By R&D Editors | December 22, 2014

VRIt’s like a scene from a gamer’s wildest dreams: 12 high-definition, 55-inch 3-D televisions all connected to a computer capable of supporting high-end, graphics-intensive gaming. On the massive screen, images are controlled by a Wii remote that interacts with a Kinnect-like Bluetooth device (called SmartTrack), while 3-D glasses worn by the user create dizzying added dimensions.

But this real-life, computer-powered mega TV is not for gaming. It’s for engineering.

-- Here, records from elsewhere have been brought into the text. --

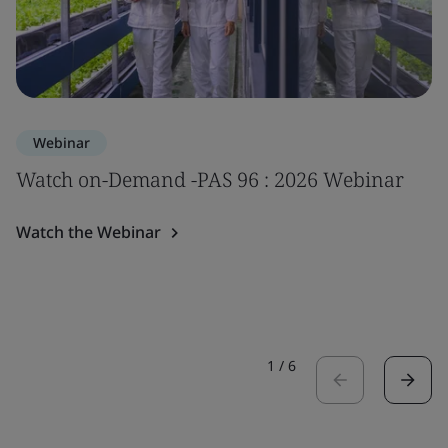
Webinar
Watch on-Demand -PAS 96 : 2026 Webinar
Watch the Webinar
1
/
6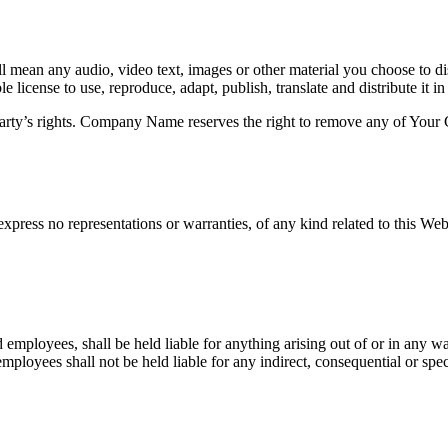
 mean any audio, video text, images or other material you choose to di
cense to use, reproduce, adapt, publish, translate and distribute it in
rty’s rights. Company Name reserves the right to remove any of Your C
press no representations or warranties, of any kind related to this Webs
 employees, shall be held liable for anything arising out of or in any w
loyees shall not be held liable for any indirect, consequential or special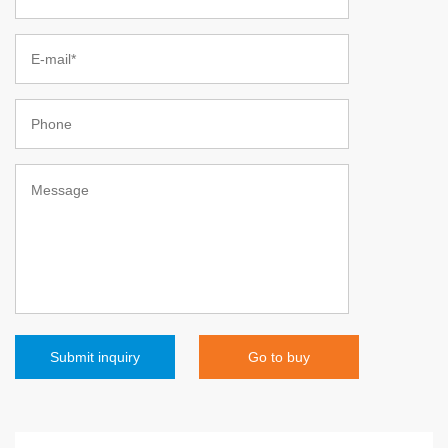
Go to buy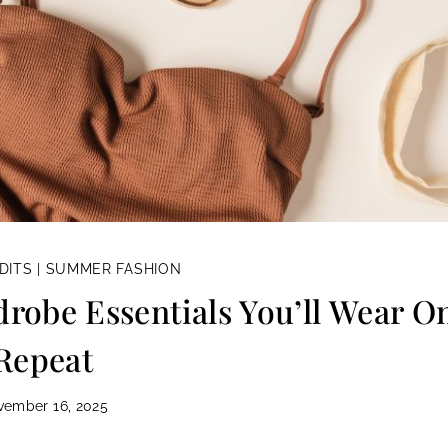
DITS
|
SUMMER FASHION
obe Essentials You’ll Wear O
Repeat
vember 16, 2025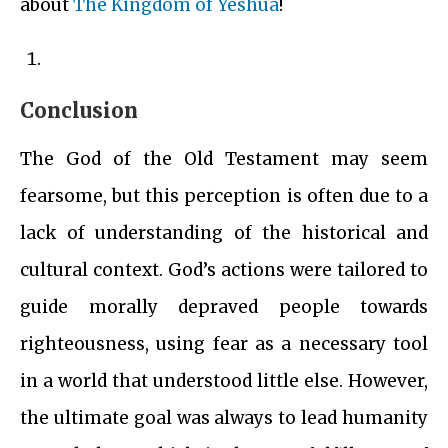
about
The Kingdom of Yeshua
!
Conclusion
The God of the Old Testament may seem
fearsome, but this perception is often due to a
lack of understanding of the historical and
cultural context. God’s actions were tailored to
guide morally depraved people towards
righteousness, using fear as a necessary tool
in a world that understood little else. However,
the ultimate goal was always to lead humanity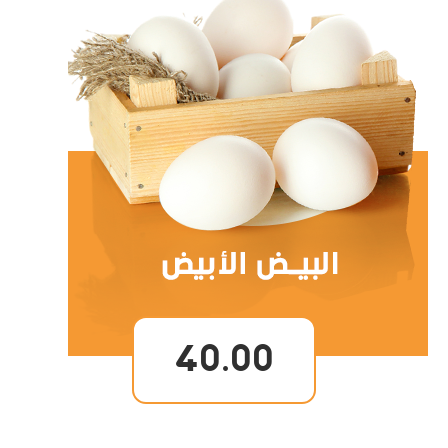
40.00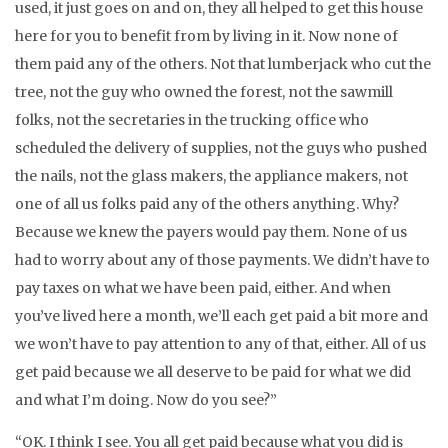
used, it just goes on and on, they all helped to get this house
here for you to benefit from by living in it. Now none of
them paid any of the others. Not that lumberjack who cut the
tree, not the guy who owned the forest, not the sawmill
folks, not the secretaries in the trucking office who
scheduled the delivery of supplies, not the guys who pushed
the nails, not the glass makers, the appliance makers, not
one of all us folks paid any of the others anything. Why?
Because we knew the payers would pay them. None of us
had to worry about any of those payments. We didn’t have to
pay taxes on what we have been paid, either. And when
you’ve lived here a month, we’ll each get paid a bit more and
we won’t have to pay attention to any of that, either. All of us
get paid because we all deserve to be paid for what we did
and what I’m doing. Now do you see?”
“OK. I think I see. You all get paid because what you did is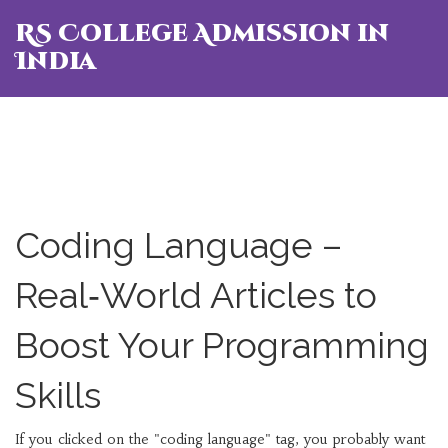
RS College Admission in
India
Coding Language –
Real‑World Articles to
Boost Your Programming
Skills
If you clicked on the "coding language" tag, you probably want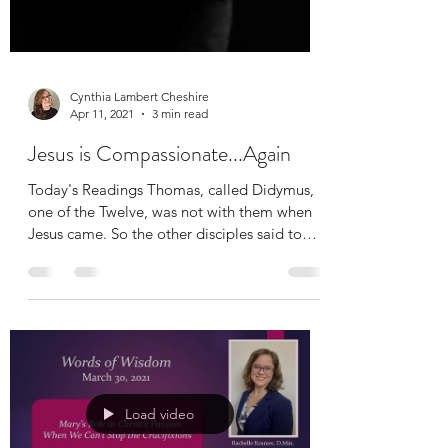
Cynthia Lambert Cheshire
Apr 11, 2021
3 min read
Jesus is Compassionate...Again
Today's Readings Thomas, called Didymus,
one of the Twelve, was not with them when
Jesus came. So the other disciples said to
him, “We...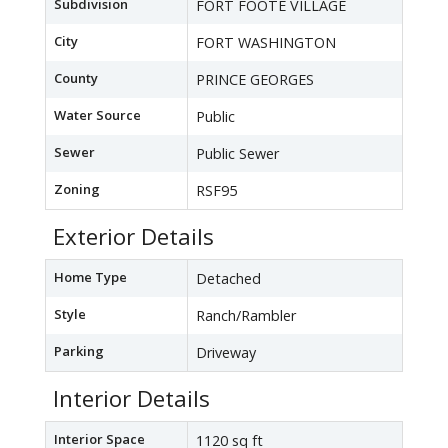
Subdivision
FORT FOOTE VILLAGE
City
FORT WASHINGTON
County
PRINCE GEORGES
Water Source
Public
Sewer
Public Sewer
Zoning
RSF95
Exterior Details
Home Type
Detached
Style
Ranch/Rambler
Parking
Driveway
Interior Details
Interior Space
1120 sq ft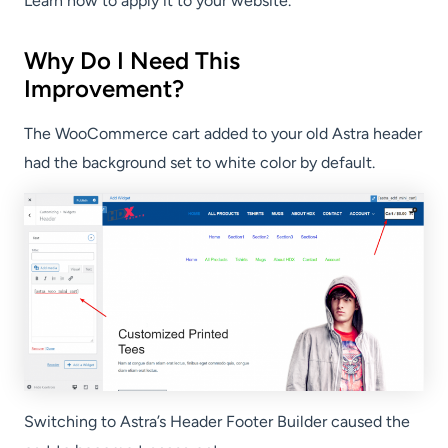
Learn how to apply it to your website.
Why Do I Need This
Improvement?
The WooCommerce cart added to your old Astra header
had the background set to white color by default.
Switching to Astra’s Header Footer Builder caused the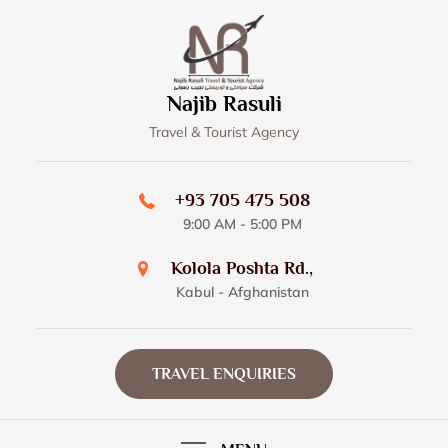
Skip
to
content
Najib Rasuli
Travel & Tourist Agency
+93 705 475 508
9:00 AM - 5:00 PM
Kolola Poshta Rd.,
Kabul - Afghanistan
TRAVEL ENQUIRIES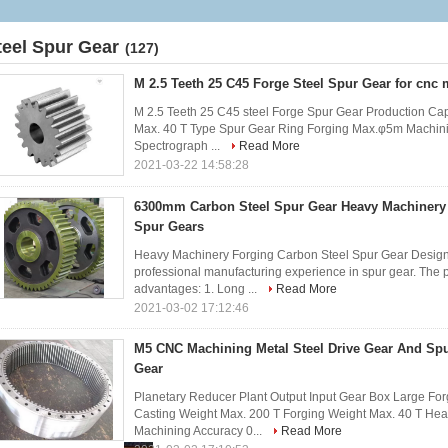
teel Spur Gear
(127)
M 2.5 Teeth 25 C45 Forge Steel Spur Gear for cnc
M 2.5 Teeth 25 C45 steel Forge Spur Gear Production Ca
Max. 40 T Type Spur Gear Ring Forging Max.φ5m Machin
Spectrograph ...
Read More
2021-03-22 14:58:28
6300mm Carbon Steel Spur Gear Heavy Machinery 
Spur Gears
Heavy Machinery Forging Carbon Steel Spur Gear Design
professional manufacturing experience in spur gear. The p
advantages: 1. Long ...
Read More
2021-03-02 17:12:46
M5 CNC Machining Metal Steel Drive Gear And Spu
Gear
Planetary Reducer Plant Output Input Gear Box Large For
Casting Weight Max. 200 T Forging Weight Max. 40 T He
Machining Accuracy 0...
Read More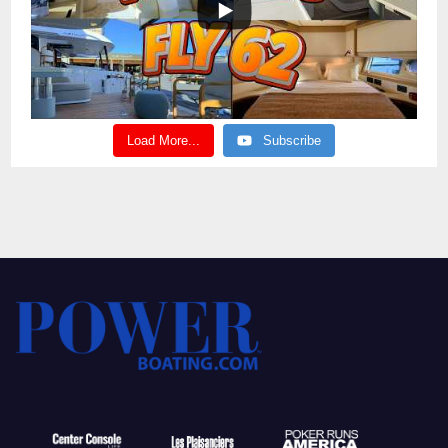
Load More...
Subscribe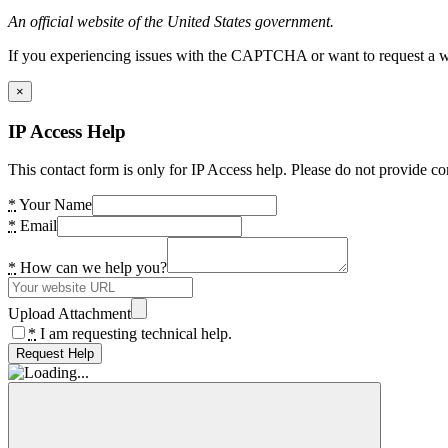
An official website of the United States government.
If you experiencing issues with the CAPTCHA or want to request a wide
×
IP Access Help
This contact form is only for IP Access help. Please do not provide co
*
Your Name
*
Email
*
How can we help you?
Upload Attachment
*
I am requesting technical help.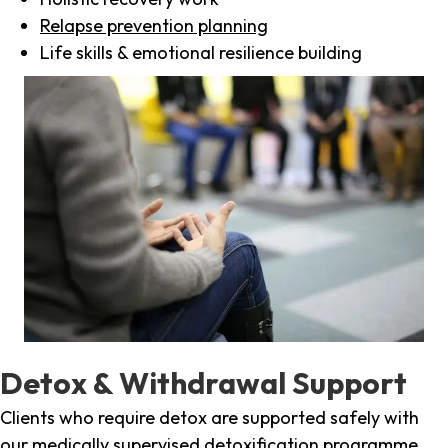
Relapse prevention planning
Life skills & emotional resilience building
Detox & Withdrawal Support
Clients who require detox are supported safely with
our medically supervised detoxification programme,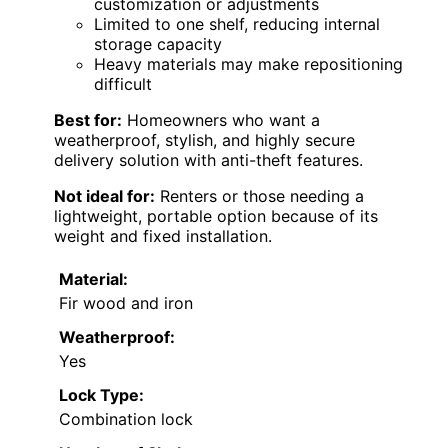
customization or adjustments
Limited to one shelf, reducing internal
storage capacity
Heavy materials may make repositioning
difficult
Best for:
Homeowners who want a
weatherproof, stylish, and highly secure
delivery solution with anti-theft features.
Not ideal for:
Renters or those needing a
lightweight, portable option because of its
weight and fixed installation.
Material:
Fir wood and iron
Weatherproof:
Yes
Lock Type:
Combination lock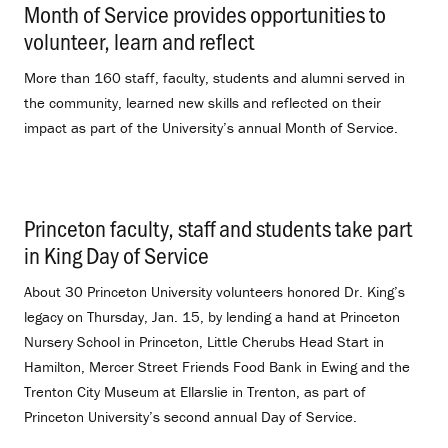
Month of Service provides opportunities to
volunteer, learn and reflect
.
More than 160 staff, faculty, students and alumni served in
the community, learned new skills and reflected on their
impact as part of the University’s annual Month of Service.
Princeton faculty, staff and students take part
in King Day of Service
.
About 30 Princeton University volunteers honored Dr. King’s
legacy on Thursday, Jan. 15, by lending a hand at Princeton
Nursery School in Princeton, Little Cherubs Head Start in
Hamilton, Mercer Street Friends Food Bank in Ewing and the
Trenton City Museum at Ellarslie in Trenton, as part of
Princeton University’s second annual Day of Service.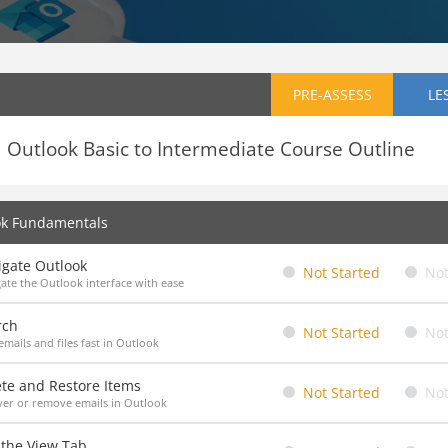
PRE-ASSESS
LE
Outlook Basic to Intermediate Course Outline
ok Fundamentals
igate Outlook
Not Started
Not
ate the Outlook interface with ease
rch
Not Started
Not
emails and files fast in Outlook
ete and Restore Items
Not Started
Not
er or remove emails in Outlook
 the View Tab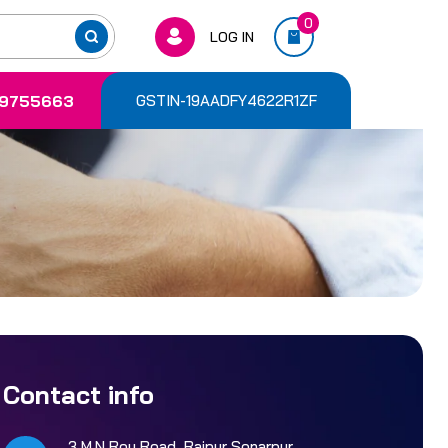
0
LOG IN
9755663
GSTIN-19AADFY4622R1ZF
Contact info
3 M.N Roy Road, Rajpur Sonarpur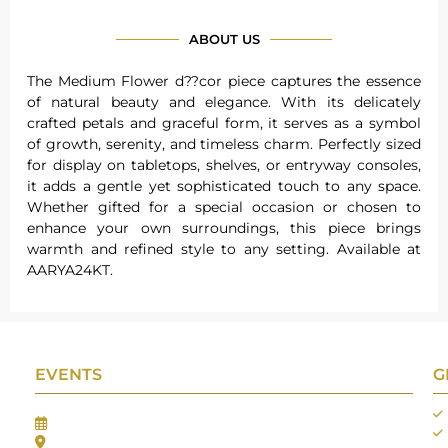
ABOUT US
The Medium Flower d??cor piece captures the essence
of natural beauty and elegance. With its delicately
crafted petals and graceful form, it serves as a symbol
of growth, serenity, and timeless charm. Perfectly sized
for display on tabletops, shelves, or entryway consoles,
it adds a gentle yet sophisticated touch to any space.
Whether gifted for a special occasion or chosen to
enhance your own surroundings, this piece brings
warmth and refined style to any setting. Available at
AARYA24KT.
EVENTS
G
Gifts Worlds Expo Delhi
30th Jul to 1st Aug, 2026
Bharat Mandapam, New Delhi.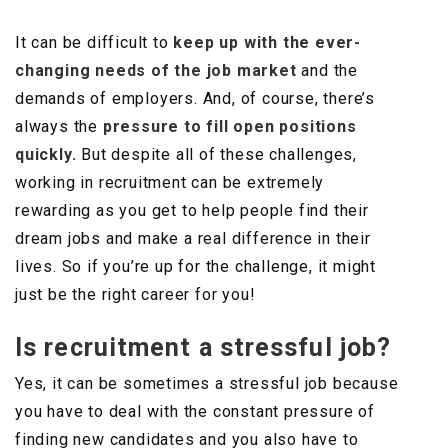
It can be difficult to
keep up with the ever-
changing needs of the job market
and the
demands of employers. And, of course, there’s
always the
pressure to fill open positions
quickly.
But despite all of these challenges,
working in recruitment can be extremely
rewarding as you get to help people find their
dream jobs and make a real difference in their
lives. So if you’re up for the challenge, it might
just be the right career for you!
Is recruitment a stressful job?
Yes, it can be sometimes a stressful job because
you have to deal with the constant pressure of
finding new candidates and you also have to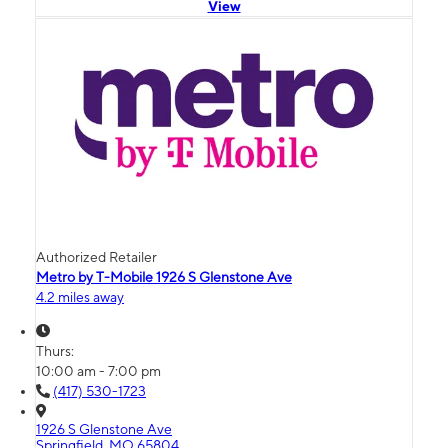
View
Authorized Retailer
Metro by T-Mobile 1926 S Glenstone Ave
4.2 miles away
Thurs:
10:00 am - 7:00 pm
(417) 530-1723
1926 S Glenstone Ave
Springfield, MO 65804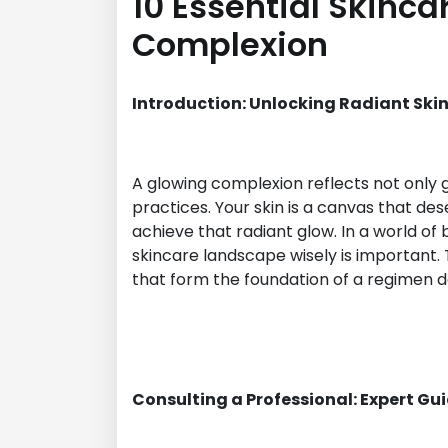
10 Essential Skinca
Complexion
Introduction: Unlocking Radiant Ski
A glowing complexion reflects not only 
practices. Your skin is a canvas that de
achieve that radiant glow. In a world of
skincare landscape wisely is important. T
that form the foundation of a regimen de
Consulting a Professional: Expert Gu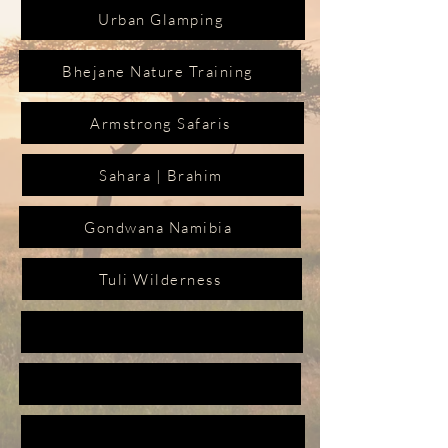
Urban Glamping
Bhejane Nature Training
Armstrong Safaris
Sahara | Brahim
Gondwana Namibia
Tuli Wilderness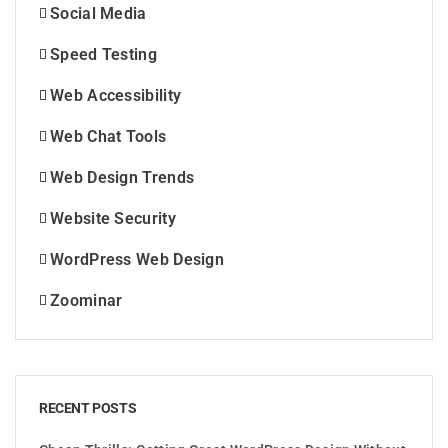
Social Media
Speed Testing
Web Accessibility
Web Chat Tools
Web Design Trends
Website Security
WordPress Web Design
Zoominar
RECENT POSTS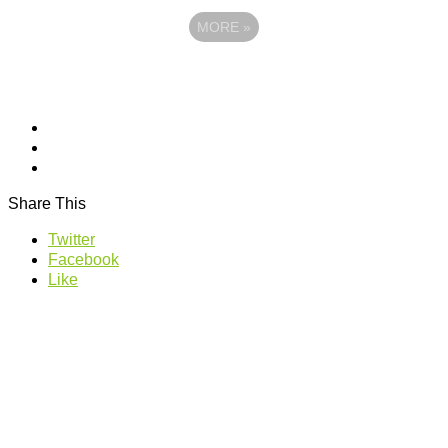
MORE
»
Share This
Twitter
Facebook
Like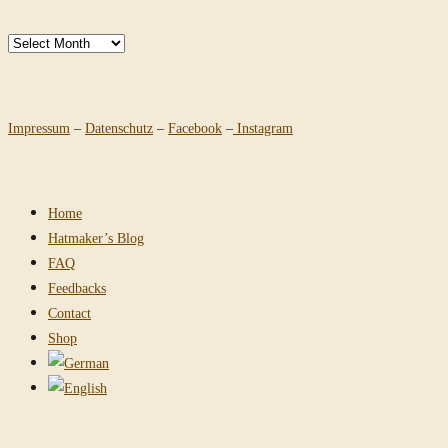
Archives
Impressum
–
Datenschutz
–
Facebook
–
Instagram
Home
Hatmaker’s Blog
FAQ
Feedbacks
Contact
Shop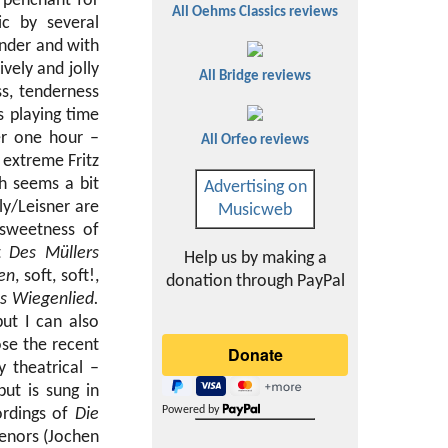
a penchant for
All Oehms Classics reviews
c by several
ender and with
vely and jolly
All Bridge reviews
ss, tenderness
s playing time
er one hour –
All Orfeo reviews
 extreme Fritz
h seems a bit
Advertising on
ly/Leisner are
Musicweb
 sweetness of
lt
Des Müllers
Help us by making a
en
, soft, soft!,
donation through PayPal
s Wiegenlied.
but I can also
se the recent
y theatrical –
ut is sung in
Powered by
ordings of
Die
tenors (Jochen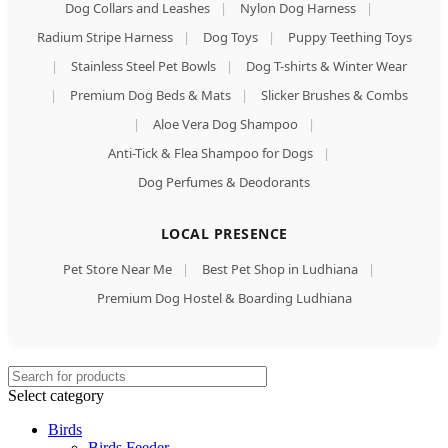
Dog Collars and Leashes
|
Nylon Dog Harness
|
Radium Stripe Harness
|
Dog Toys
|
Puppy Teething Toys
|
Stainless Steel Pet Bowls
|
Dog T-shirts & Winter Wear
|
Premium Dog Beds & Mats
|
Slicker Brushes & Combs
|
Aloe Vera Dog Shampoo
|
Anti-Tick & Flea Shampoo for Dogs
|
Dog Perfumes & Deodorants
LOCAL PRESENCE
Pet Store Near Me
|
Best Pet Shop in Ludhiana
|
Premium Dog Hostel & Boarding Ludhiana
Select category
Birds
Birds Feeder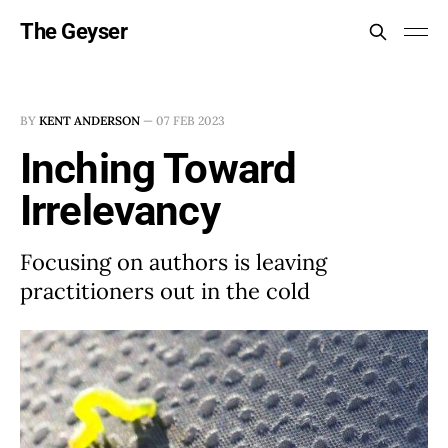
The Geyser
BY
KENT ANDERSON
—
07 FEB 2023
Inching Toward
Irrelevancy
Focusing on authors is leaving
practitioners out in the cold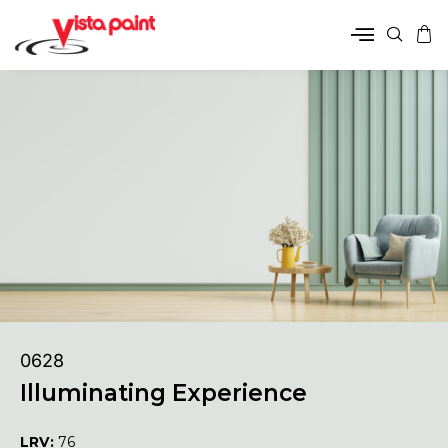
0628
Illuminating Experience
LRV:
76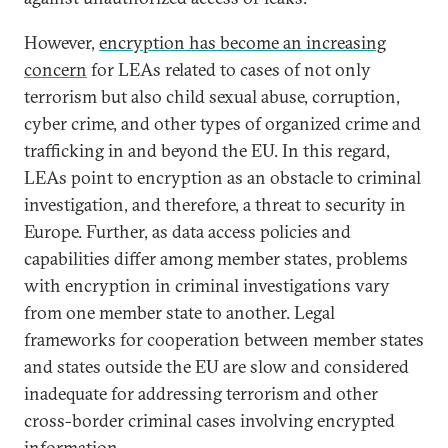
However,
encryption has become an increasing
concern
for LEAs related to cases of not only
terrorism but also child sexual abuse, corruption,
cyber crime, and other types of organized crime and
trafficking in and beyond the EU. In this regard,
LEAs point to encryption as an obstacle to criminal
investigation, and therefore, a threat to security in
Europe. Further, as data access policies and
capabilities differ among member states, problems
with encryption in criminal investigations vary
from one member state to another. Legal
frameworks for cooperation between member states
and states outside the EU are slow and considered
inadequate for addressing terrorism and other
cross-border criminal cases involving encrypted
information.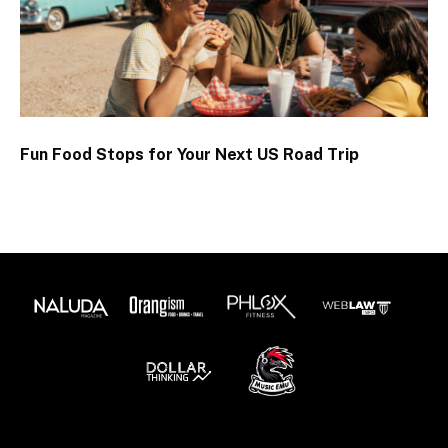
Fun Food Stops for Your Next US Road Trip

Welcome to Brigham Young University’s VuePod, a 3-D immersive visualization environment run by BYU’s Department of Civil and Environmental Engineering. Student-built and operated, under the supervision of civil engineering professor Dan Ames, the VuePod is changing the way engineers are viewing environmental engineering challenges.

“This is gold,” said fellow BYU civil engineering professor Kevin Franke. “This technology has the ability to revolutionize my job as an earthquake engineer.”

That’s because the VuePod allows users to virtually fly over, wander through or hover above 3-D environments that are otherwise difficult to visit. The images are created by point data from aircraft equipped with LIDAR (think RADAR, but with lasers). The LIDAR scans the landscape and records millions of data points that are then viewed as an image on the VuePod. Point data can also be created from stitched-together photographs taken from low-cost drones, which is Franke’s research focus.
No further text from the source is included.